Measuring Value? How Do You Do That?

User Story Mapping ended up being the methodology that helped us have a shared understanding around what the end-to-end journey is that a user takes for a specific task, and then we can break down which pieces of the journey are done in software versus what is done outside our product ecosystem. Each step ends up being a sticky note. Yes it is old school, but there’s something magical about doing things in a tactile way. We use a live surrogate (or Mural) for including remote team members, but most of the time we’ve found it is better to just fly them in for the 1-2 day session.

A key part of User Story Mapping is involving someone from Product, Design, and Engineering, so that everyone has an understanding of what the tasks are and gets an idea of how they should be accomplished without focusing too hard on the actual solution just yet. Focusing on the outcomes first lets us be more creative later to find the best solution.

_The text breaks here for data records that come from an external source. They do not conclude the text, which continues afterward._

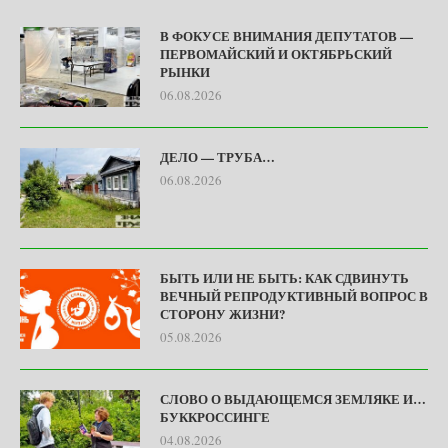
В ФОКУСЕ ВНИМАНИЯ ДЕПУТАТОВ —
ПЕРВОМАЙСКИЙ И ОКТЯБРЬСКИЙ
РЫНКИ
06.08.2026
ДЕЛО — ТРУБА…
06.08.2026
БЫТЬ ИЛИ НЕ БЫТЬ: КАК СДВИНУТЬ
ВЕЧНЫЙ РЕПРОДУКТИВНЫЙ ВОПРОС В
СТОРОНУ ЖИЗНИ?
05.08.2026
СЛОВО О ВЫДАЮЩЕМСЯ ЗЕМЛЯКЕ И…
БУККРОССИНГЕ
04.08.2026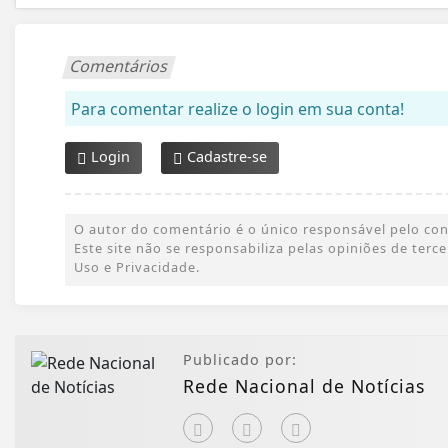
Comentários
Para comentar realize o login em sua conta!
Login
Cadastre-se
O autor do comentário é o único responsável pelo conte
Este site não se responsabiliza pelas opiniões de ter
Uso e Privacidade.
Publicado por:
Rede Nacional de Notícias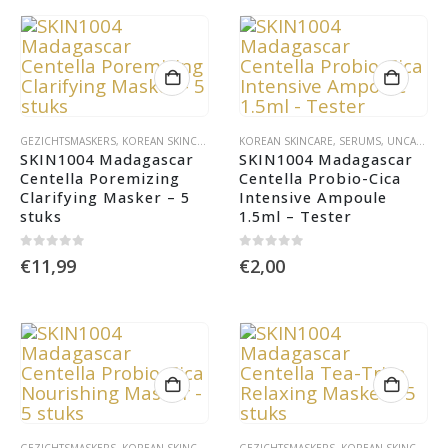
GEZICHTSMASKERS
,
KOREAN SKINCARE
KOREAN SKINCARE
,
SERUMS
,
UNCATEGORIZED
SKIN1004 Madagascar 
SKIN1004 Madagascar 
Centella Poremizing 
Centella Probio-Cica 
Clarifying Masker – 5 
Intensive Ampoule 
stuks
1.5ml – Tester
0
out of 5
0
out of 5
€
11,99
€
2,00
GEZICHTSMASKERS
,
KOREAN SKINCARE
GEZICHTSMASKERS
,
KOREAN SKINCARE
,
S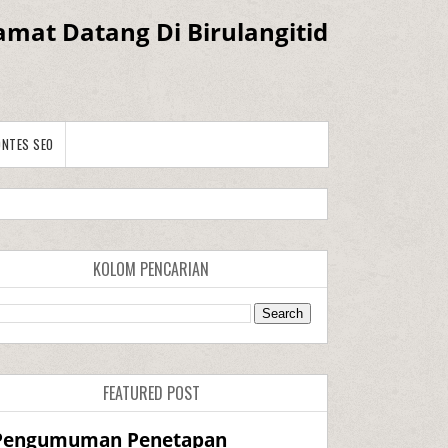
amat Datang Di Birulangitid
ONTES SEO
KOLOM PENCARIAN
FEATURED POST
Pengumuman Penetapan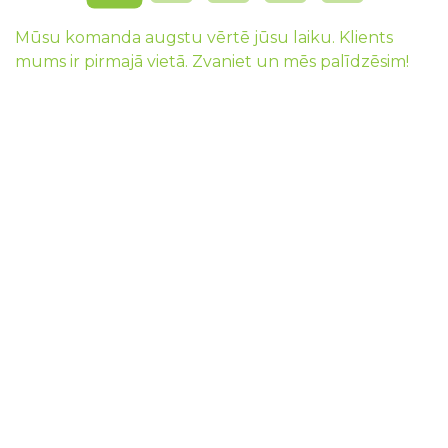
Mūsu komanda augstu vērtē jūsu laiku. Klients
mums ir pirmajā vietā. Zvaniet un mēs palīdzēsim!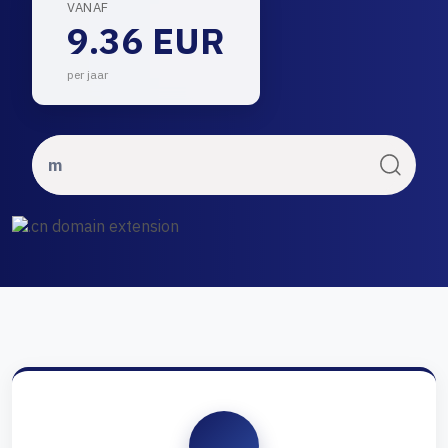
VANAF
9.36 EUR
per jaar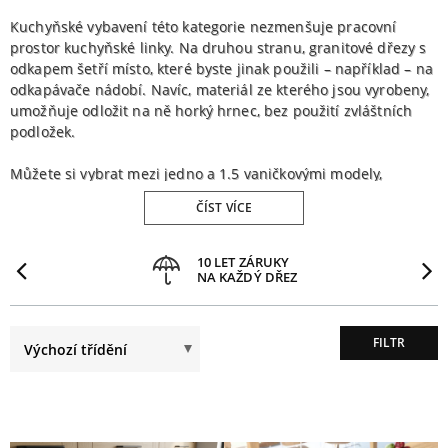
Kuchyňské vybavení této kategorie nezmenšuje pracovní
prostor kuchyňské linky. Na druhou stranu, granitové dřezy s
odkapem šetří místo, které byste jinak použili – například – na
odkapávače nádobí. Navíc, materiál ze kterého jsou vyrobeny,
umožňuje odložit na ně horký hrnec, bez použití zvláštních
podložek.
Můžete si vybrat mezi jedno a 1.5 vaničkovými modely,
klasicky obdélníkovými, kulatými nebo montovanými v rozích.
ČÍST VÍCE
Každý z nich, bez ohledu na tvar nebo velikost vaniček, je
charakterizovaný velmi atraktivním vzhledem jak tvaru, tak
barvy. Naše granitové dřezy s odkapem jsou velmi praktickým
PŘEDCHOZÍ
10 LET ZÁRUKY
NA KAŽDÝ DŘEZ
a funkčním kuchyňským vybavením, které skvěle doplní
jakoukoliv kuchyni.
FILTR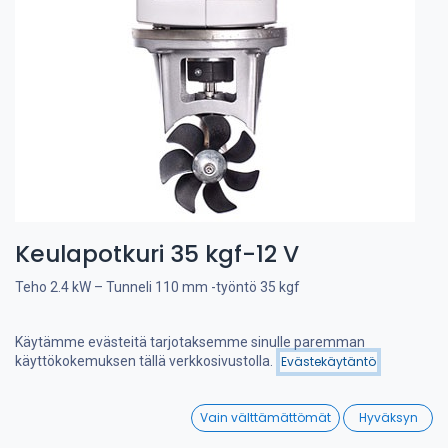
Keulapotkuri 35 kgf-12 V
Teho 2.4 kW – Tunneli 110 mm -työntö 35 kgf
CRAFTSMAN KEULAOHJAUSPOTKURIT
Käytämme evästeitä tarjotaksemme sinulle paremman
käyttökokemuksen tällä verkkosivustolla.
Evästekäytäntö
Tehokas ja hiljainen keulapotkuri, suunniteltu Hollannissa.
Suodattimet
Viimeksi saapuneet
Erikoissuunnitellut 7-lapaiset potkurit antavat erittäin suuren
työntövoiman ja vastaavat jopa kaksipotkurisia kilpailijoita.
0
Vain välttämättömät
Hyväksyn
Home
Search
Wishlist
Sähkömoottorit valmistetaan Euroopassa, joten niiden laatu ja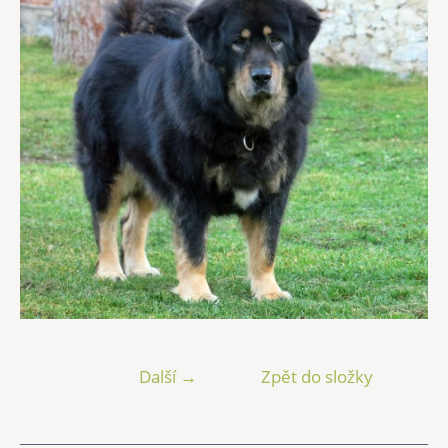
Další →
Zpět do složky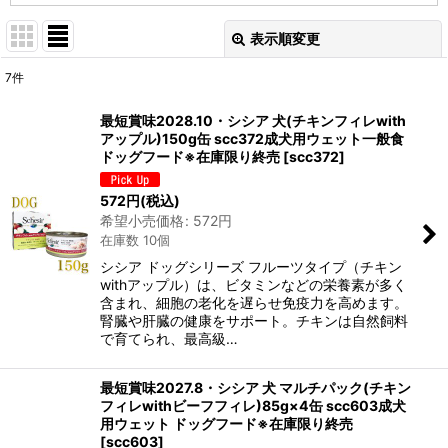
表示順変更
閉じる
7
件
表示数
:
最短賞味2028.10・シシア 犬(チキンフィレwith
アップル)150g缶 scc372成犬用ウェット一般食
在庫あり
ドッグフード※在庫限り終売
[
scc372
]
並び順
:
572
円
(税込)
希望小売価格
:
572
円
在庫数 10個
絞り込む
シシア ドッグシリーズ フルーツタイプ（チキン
withアップル）は、ビタミンなどの栄養素が多く
含まれ、細胞の老化を遅らせ免疫力を高めます。
腎臓や肝臓の健康をサポート。チキンは自然飼料
で育てられ、最高級…
最短賞味2027.8・シシア 犬 マルチパック(チキン
フィレwithビーフフィレ)85g×4缶 scc603成犬
用ウェット ドッグフード※在庫限り終売
[
scc603
]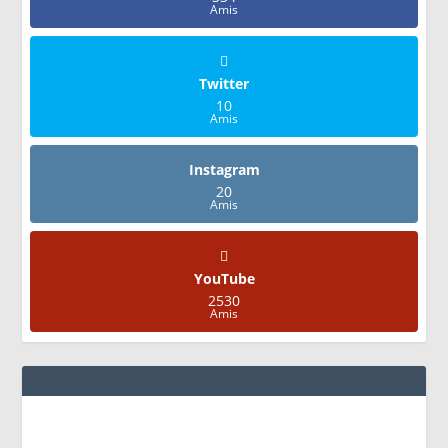
Amis
Twitter
10
Amis
Instagram
20
Amis
YouTube
2530
Amis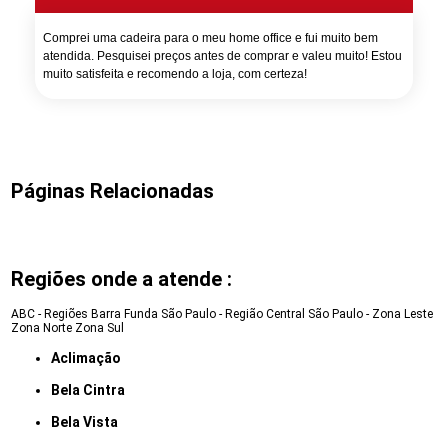
Comprei uma cadeira para o meu home office e fui muito bem
atendida. Pesquisei preços antes de comprar e valeu muito! Estou
muito satisfeita e recomendo a loja, com certeza!
Páginas Relacionadas
Regiões onde a atende :
ABC - Regiões
Barra Funda
São Paulo - Região Central
São Paulo - Zona Leste
Zona Norte
Zona Sul
Aclimação
Bela Cintra
Bela Vista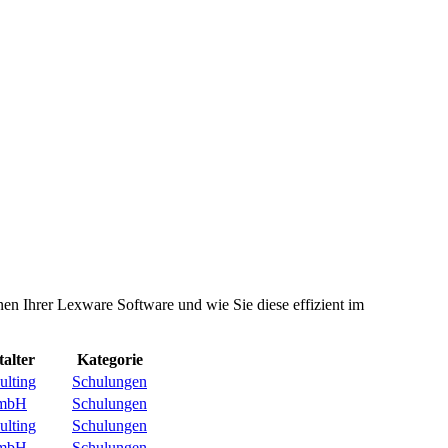
nen Ihrer Lexware Software und wie Sie diese effizient im
alter
Kategorie
ulting
Schulungen
mbH
Schulungen
ulting
Schulungen
mbH
Schulungen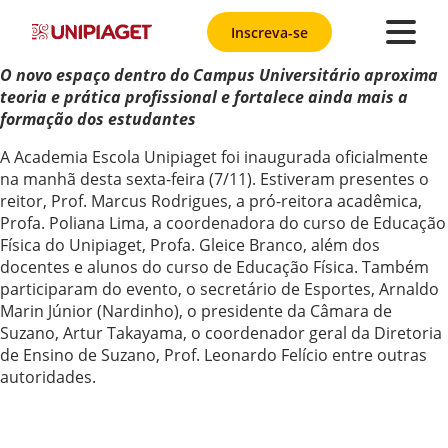
Inscreva-se
O novo espaço dentro do Campus Universitário aproxima
teoria e prática profissional e fortalece ainda mais a
formação dos estudantes
A Academia Escola Unipiaget foi inaugurada oficialmente
na manhã desta sexta-feira (7/11). Estiveram presentes o
reitor, Prof. Marcus Rodrigues, a pró-reitora acadêmica,
Profa. Poliana Lima, a coordenadora do curso de Educação
Física do Unipiaget, Profa. Gleice Branco, além dos
docentes e alunos do curso de Educação Física. Também
participaram do evento, o secretário de Esportes, Arnaldo
Marin Júnior (Nardinho), o presidente da Câmara de
Suzano, Artur Takayama, o coordenador geral da Diretoria
de Ensino de Suzano, Prof. Leonardo Felício entre outras
autoridades.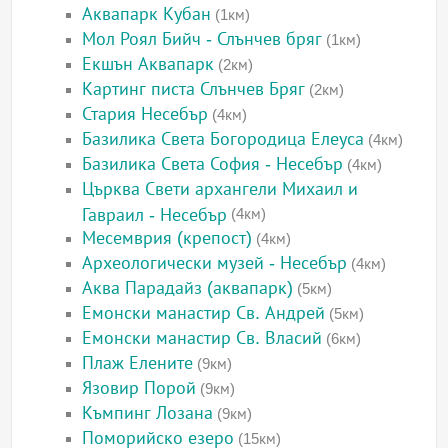
Аквапарк Кубан
(1км)
Мол Роял Бийч - Слънчев бряг
(1км)
Екшън Аквапарк
(2км)
Картинг писта Слънчев Бряг
(2км)
Стария Несебър
(4км)
Базилика Света Богородица Елеуса
(4км)
Базилика Света София - Несебър
(4км)
Църква Свети архангели Михаил и
Гавраил - Несебър
(4км)
Месемврия (крепост)
(4км)
Археологически музей - Несебър
(4км)
Аква Парадайз (аквапарк)
(5км)
Емонски манастир Св. Андрей
(5км)
Емонски манастир Св. Власий
(6км)
Плаж Елените
(9км)
Язовир Порой
(9км)
Къмпинг Лозана
(9км)
Поморийско езеро
(15км)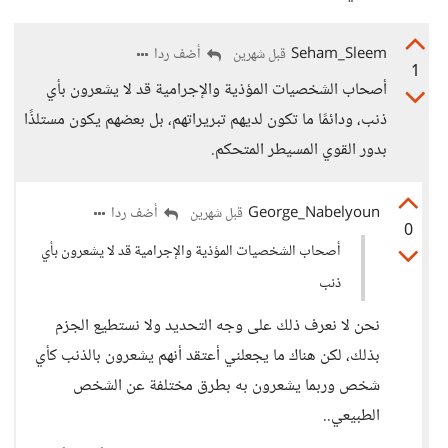
Seham_Sleem
أضف ردا
قبل شهرين
1
أصحاب الشخصيات المؤذية والإجرامية قد لا يشعرون بأي
ذنب، ودائمًا ما تكون لديهم تبريراتهم، بل بعضهم يكون مستلذًا
بدور القوي المسيطر المتحكم.
George_Nabelyoun
أضف ردا
قبل شهرين
0
أصحاب الشخصيات المؤذية والإجرامية قد لا يشعرون بأي
ذنب
نحن لا نعرف ذلك على وجه التحديد ولا نستطيع الجزم
بذلك، لكن هناك ما يجعلني أعتقد أنهم يشعرون بالذنب كأي
شخص وربما يشعرون به بطرق مختلفة عن الشخص
الطبيعي..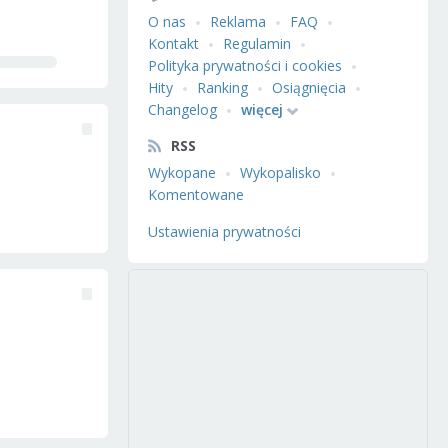
O nas
Reklama
FAQ
Kontakt
Regulamin
Polityka prywatności i cookies
Hity
Ranking
Osiągnięcia
Changelog
więcej
RSS
Wykopane
Wykopalisko
Komentowane
Ustawienia prywatności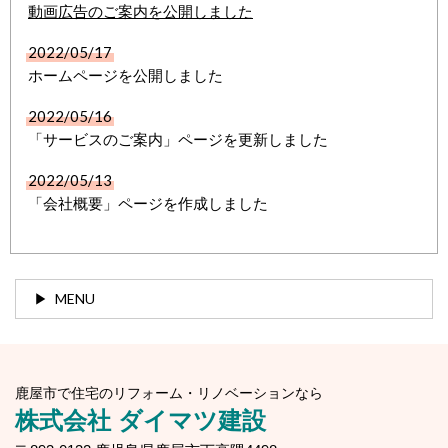
動画
広告のご案内
を公開しました
2022/05/17
ホームページを公開しました
2022/05/16
「サービスのご案内」ページを更新しました
2022/05/13
「会社概要」ページを作成しました
MENU
鹿屋市で住宅のリフォーム・リノベーションなら
株式会社 ダイマツ建設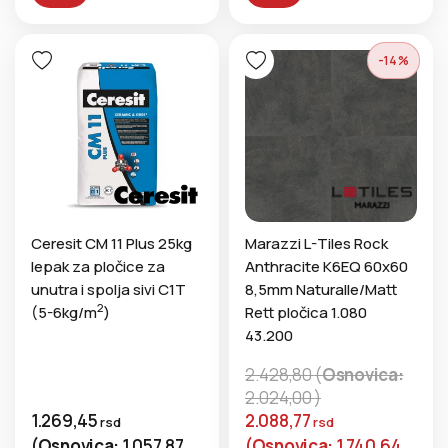
-14%
Ceresit CM 11 Plus 25kg
Marazzi L-Tiles Rock
lepak za pločice za
Anthracite K6EQ 60x60
unutra i spolja sivi C1T
8,5mm Naturalle/Matt
2
(5-6kg/m
)
Rett pločica 1.080
43.200
2.428,80
(
Osnovica:
2.024,00
)
1.269,45
2.088,77
rsd
rsd
(
Osnovica:
1.057,87
(
Osnovica:
1.740,64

After mapping things out as a group, we can also move the sticky notes up and down depending on how crucial / valuable they are to accomplishing the outcome, and that drives what’s built in the MVP, v1, v2, etc of the product and is the initial cut of the feature roadmap.

How’s It Working?

In short: awesome! We don’t start any projects without it now! The efficiency of correct scope, the clarity around design and engineering needs, and the shared understanding between all parties involved really has made the “extra” effort of User Story Mapping a time-saving endeavor.